Gleich zwei Spieler teilen sich den vierten Rang: Der Brasilianer Coutinho (19 Jahre und 6 Tage) und der Spanier Lamine Yamal (19 Jahre und 6 Tage). Coutinho war 1962 in Chile Teil des brasilianischen Kaders, der im Finale die Tschechoslowakei mit 3:1 besiegte – allerdings ohne Einsatz. Yamal hingegen war 2026 einer der Schlüsselspieler der spanischen Mannschaft, die im Finale Argentinien mit 1:0 nach Verlängerung bezwang.

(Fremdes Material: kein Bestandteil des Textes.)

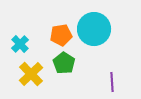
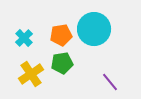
cyan cross: moved 4 px right, 6 px up
green pentagon: moved 2 px left; rotated 30 degrees clockwise
yellow cross: rotated 10 degrees clockwise
purple line: moved 2 px left; rotated 36 degrees counterclockwise
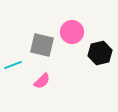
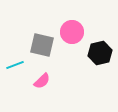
cyan line: moved 2 px right
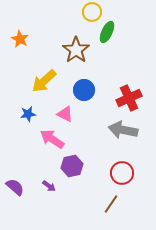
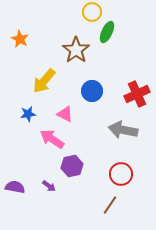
yellow arrow: rotated 8 degrees counterclockwise
blue circle: moved 8 px right, 1 px down
red cross: moved 8 px right, 4 px up
red circle: moved 1 px left, 1 px down
purple semicircle: rotated 30 degrees counterclockwise
brown line: moved 1 px left, 1 px down
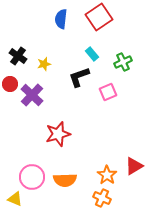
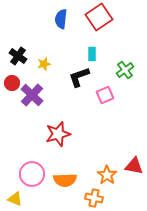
cyan rectangle: rotated 40 degrees clockwise
green cross: moved 2 px right, 8 px down; rotated 12 degrees counterclockwise
red circle: moved 2 px right, 1 px up
pink square: moved 3 px left, 3 px down
red triangle: rotated 42 degrees clockwise
pink circle: moved 3 px up
orange cross: moved 8 px left; rotated 12 degrees counterclockwise
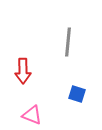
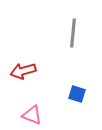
gray line: moved 5 px right, 9 px up
red arrow: rotated 75 degrees clockwise
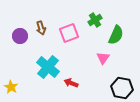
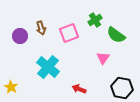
green semicircle: rotated 102 degrees clockwise
red arrow: moved 8 px right, 6 px down
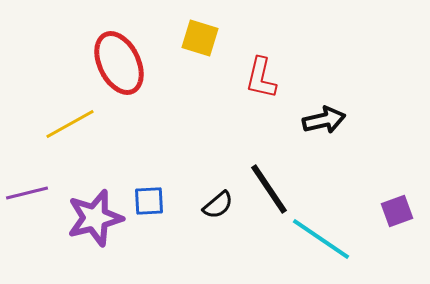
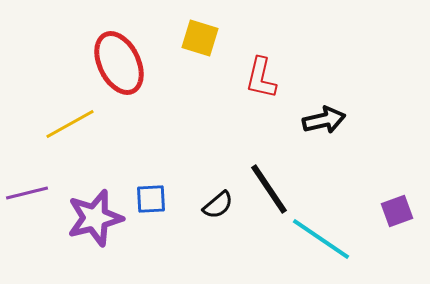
blue square: moved 2 px right, 2 px up
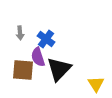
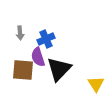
blue cross: rotated 30 degrees clockwise
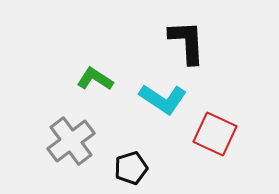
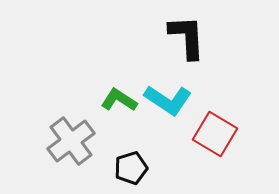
black L-shape: moved 5 px up
green L-shape: moved 24 px right, 21 px down
cyan L-shape: moved 5 px right, 1 px down
red square: rotated 6 degrees clockwise
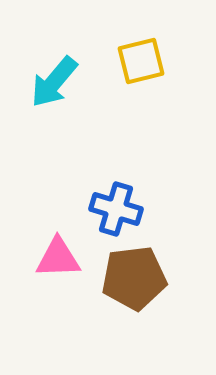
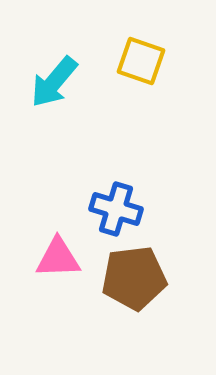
yellow square: rotated 33 degrees clockwise
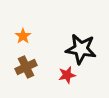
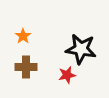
brown cross: rotated 25 degrees clockwise
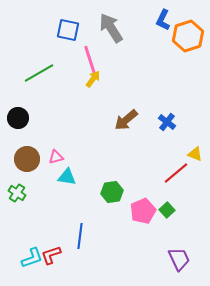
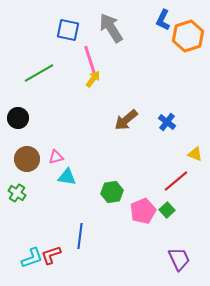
red line: moved 8 px down
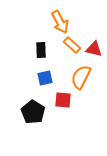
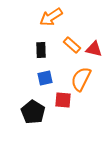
orange arrow: moved 9 px left, 5 px up; rotated 85 degrees clockwise
orange semicircle: moved 2 px down
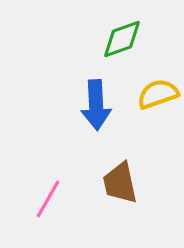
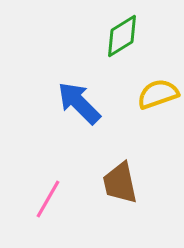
green diamond: moved 3 px up; rotated 12 degrees counterclockwise
blue arrow: moved 17 px left, 2 px up; rotated 138 degrees clockwise
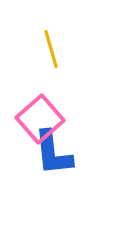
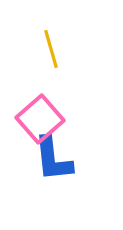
blue L-shape: moved 6 px down
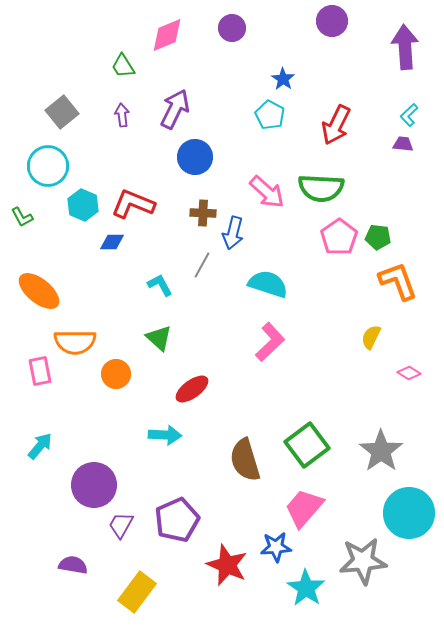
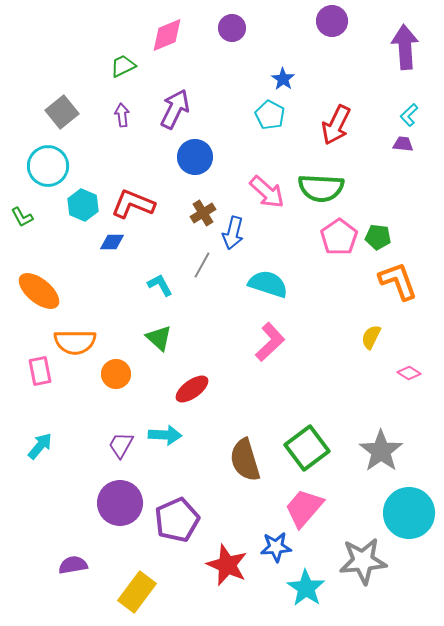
green trapezoid at (123, 66): rotated 96 degrees clockwise
brown cross at (203, 213): rotated 35 degrees counterclockwise
green square at (307, 445): moved 3 px down
purple circle at (94, 485): moved 26 px right, 18 px down
purple trapezoid at (121, 525): moved 80 px up
purple semicircle at (73, 565): rotated 20 degrees counterclockwise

Der Flügelspieler, der bereits als Teenager bei der EM 2024 für Furore sorgte, kam auf acht Einsätze und erzielte ein Tor.
Weitere Plätze: Von Marco Antonio bis Mbappé
Hinter den Top 4 folgen weitere bekannte Namen. Der Brasilianer Marco Antonio (19 Jahre und 135 Tage) wurde 1970 in Mexiko Weltmeister, als Brasilien im Finale Italien mit 4:1 besiegte. Der Spanier Pau Cubarsi (19 Jahre und 178 Tage) war 2026 ebenfalls Teil des siegreichen spanischen Teams und kam auf acht Einsätze in der Abwehr.

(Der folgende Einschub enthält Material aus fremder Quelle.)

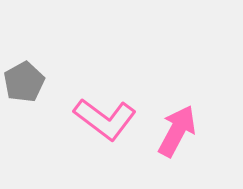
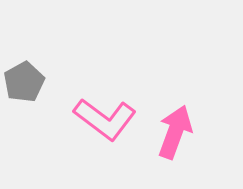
pink arrow: moved 2 px left, 1 px down; rotated 8 degrees counterclockwise
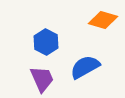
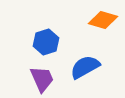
blue hexagon: rotated 15 degrees clockwise
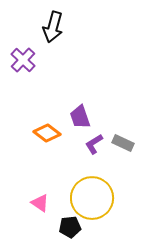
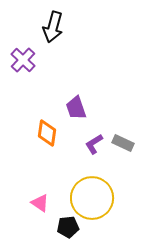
purple trapezoid: moved 4 px left, 9 px up
orange diamond: rotated 60 degrees clockwise
black pentagon: moved 2 px left
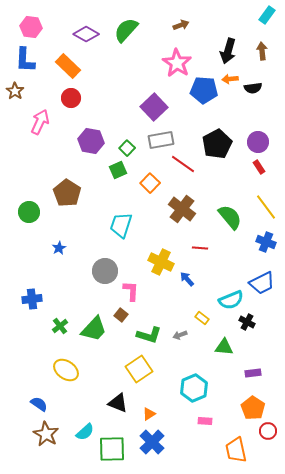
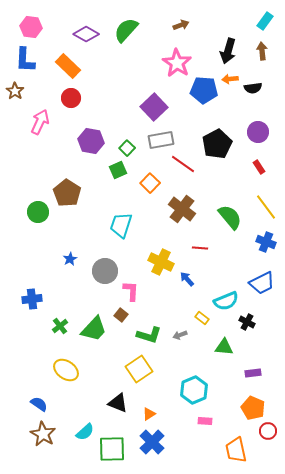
cyan rectangle at (267, 15): moved 2 px left, 6 px down
purple circle at (258, 142): moved 10 px up
green circle at (29, 212): moved 9 px right
blue star at (59, 248): moved 11 px right, 11 px down
cyan semicircle at (231, 300): moved 5 px left, 1 px down
cyan hexagon at (194, 388): moved 2 px down
orange pentagon at (253, 408): rotated 10 degrees counterclockwise
brown star at (46, 434): moved 3 px left
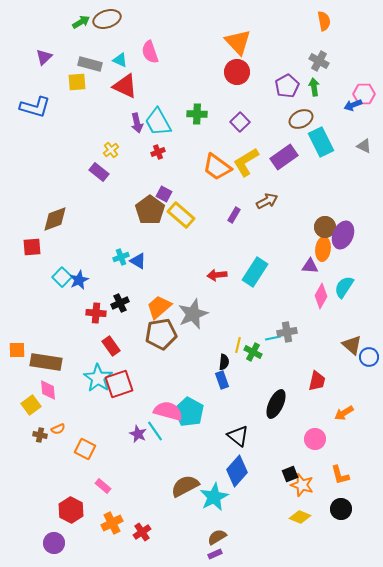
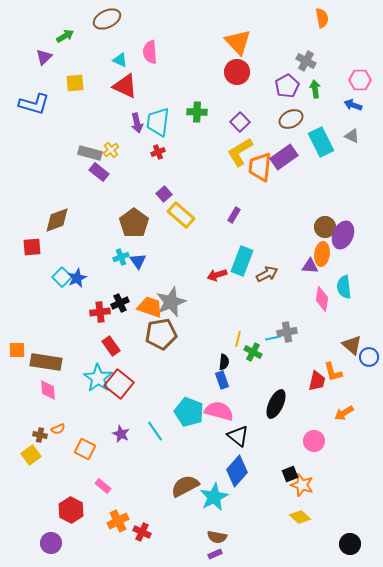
brown ellipse at (107, 19): rotated 8 degrees counterclockwise
orange semicircle at (324, 21): moved 2 px left, 3 px up
green arrow at (81, 22): moved 16 px left, 14 px down
pink semicircle at (150, 52): rotated 15 degrees clockwise
gray cross at (319, 61): moved 13 px left
gray rectangle at (90, 64): moved 89 px down
yellow square at (77, 82): moved 2 px left, 1 px down
green arrow at (314, 87): moved 1 px right, 2 px down
pink hexagon at (364, 94): moved 4 px left, 14 px up
blue arrow at (353, 105): rotated 42 degrees clockwise
blue L-shape at (35, 107): moved 1 px left, 3 px up
green cross at (197, 114): moved 2 px up
brown ellipse at (301, 119): moved 10 px left
cyan trapezoid at (158, 122): rotated 36 degrees clockwise
gray triangle at (364, 146): moved 12 px left, 10 px up
yellow L-shape at (246, 162): moved 6 px left, 10 px up
orange trapezoid at (217, 167): moved 43 px right; rotated 60 degrees clockwise
purple square at (164, 194): rotated 21 degrees clockwise
brown arrow at (267, 201): moved 73 px down
brown pentagon at (150, 210): moved 16 px left, 13 px down
brown diamond at (55, 219): moved 2 px right, 1 px down
orange ellipse at (323, 249): moved 1 px left, 5 px down
blue triangle at (138, 261): rotated 24 degrees clockwise
cyan rectangle at (255, 272): moved 13 px left, 11 px up; rotated 12 degrees counterclockwise
red arrow at (217, 275): rotated 12 degrees counterclockwise
blue star at (79, 280): moved 2 px left, 2 px up
cyan semicircle at (344, 287): rotated 40 degrees counterclockwise
pink diamond at (321, 296): moved 1 px right, 3 px down; rotated 20 degrees counterclockwise
orange trapezoid at (159, 307): moved 9 px left; rotated 60 degrees clockwise
red cross at (96, 313): moved 4 px right, 1 px up; rotated 12 degrees counterclockwise
gray star at (193, 314): moved 22 px left, 12 px up
yellow line at (238, 345): moved 6 px up
red square at (119, 384): rotated 32 degrees counterclockwise
yellow square at (31, 405): moved 50 px down
pink semicircle at (168, 411): moved 51 px right
cyan pentagon at (189, 412): rotated 8 degrees counterclockwise
purple star at (138, 434): moved 17 px left
pink circle at (315, 439): moved 1 px left, 2 px down
orange L-shape at (340, 475): moved 7 px left, 103 px up
black circle at (341, 509): moved 9 px right, 35 px down
yellow diamond at (300, 517): rotated 20 degrees clockwise
orange cross at (112, 523): moved 6 px right, 2 px up
red cross at (142, 532): rotated 30 degrees counterclockwise
brown semicircle at (217, 537): rotated 138 degrees counterclockwise
purple circle at (54, 543): moved 3 px left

Der Franzose Kylian Mbappé (19 Jahre und 207 Tage) krönte sich 2018 in Russland zum Weltmeister. Der Stürmer, der im Finale gegen Kroatien (4:2) traf, war damals bereits einer der auffälligsten Spieler des Turniers und wurde später zum Superstar bei Paris Saint-Germain und Real Madrid.
Weitere Plätze belegen der Brasilianer Mazzola (19 Jahre und 309 Tage, Weltmeister 1958), der Uruguayer Ruben Moran (19 Jahre und 344 Tage, Weltmeister 1950) sowie die Italiener Felice Borel (20 Jahre und 66 Tage, Weltmeister 1934) und Kaka (20 Jahre und 69 Tage, Weltmeister 2002).

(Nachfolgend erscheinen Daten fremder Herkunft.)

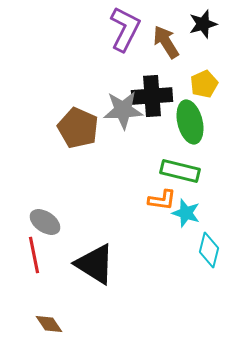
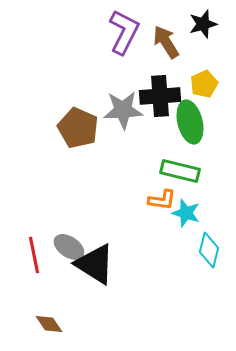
purple L-shape: moved 1 px left, 3 px down
black cross: moved 8 px right
gray ellipse: moved 24 px right, 25 px down
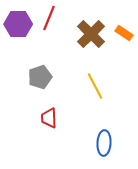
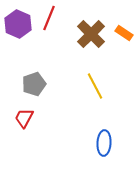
purple hexagon: rotated 24 degrees clockwise
gray pentagon: moved 6 px left, 7 px down
red trapezoid: moved 25 px left; rotated 30 degrees clockwise
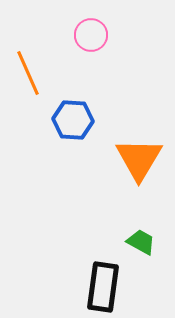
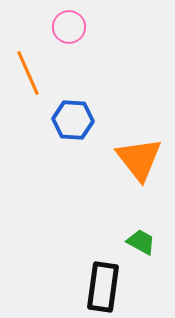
pink circle: moved 22 px left, 8 px up
orange triangle: rotated 9 degrees counterclockwise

Die weiteren Plätze bis Platz 20
Die Liste wird komplettiert durch den Deutschen Matthias Ginter (20 Jahre und 175 Tage, Weltmeister 2014), den Argentinier Luis Islas (20 Jahre und 189 Tage, Weltmeister 1986), den Brasilianer Clodoaldo (20 Jahre und 268 Tage, Weltmeister 1970), den Franzosen David Trezeguet (20 Jahre und 270 Tage, Weltmeister 1998), den Deutschen Julian Draxler (20 Jahre und 296 Tage, Weltmeister 2014), den Brasilianer Edu (20 Jahre und 319 Tage, Weltmeister 1970), den Franzosen Thierry Henry (20 Jahre und 329 Tage, Weltmeister 1998) und den Westdeutschen Uli Biesinger (20 Jahre und 332 Tage, Weltmeister 1954).
Hintergrund: Die Bedeutung junger Weltmeister
Die Tatsache, dass so viele junge Spieler in dieser Liste auftauchen, zeigt, dass Talent und Mut oft keine Frage des Alters sind. Viele dieser Spieler wurden später zu Legenden ihres Sports, andere blieben eher Randfiguren. Dennoch ist der Gewinn einer Weltmeisterschaft in jungen Jahren eine besondere Auszeichnung, die nur wenigen vergönnt ist. Die Liste wird sich in Zukunft sicherlich weiter verändern – mit der WM 2026 und den kommenden Turnieren könnten neue Rekorde aufgestellt werden.